[Brief]:
Your task is to copy every line below that contains the word "leak".
--- --- ---
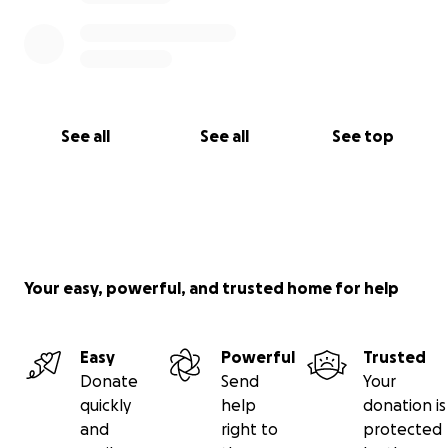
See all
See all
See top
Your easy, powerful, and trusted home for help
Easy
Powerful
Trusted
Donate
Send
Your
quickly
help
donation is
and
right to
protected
--- --- ---
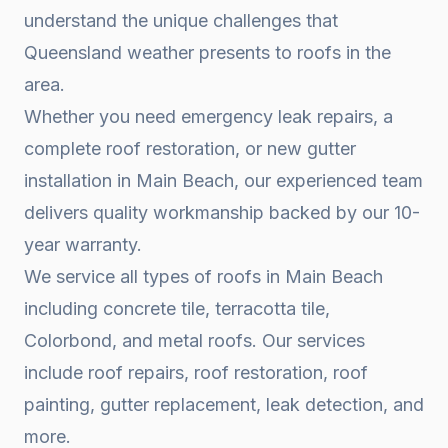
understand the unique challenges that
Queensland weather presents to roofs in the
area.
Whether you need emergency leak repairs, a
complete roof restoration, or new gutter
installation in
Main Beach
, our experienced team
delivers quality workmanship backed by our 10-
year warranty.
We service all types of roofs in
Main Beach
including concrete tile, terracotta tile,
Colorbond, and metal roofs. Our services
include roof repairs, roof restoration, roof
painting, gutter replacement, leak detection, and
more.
--- --- ---
[Task result]:
Whether you need emergency leak repairs, a
painting, gutter replacement, leak detection, and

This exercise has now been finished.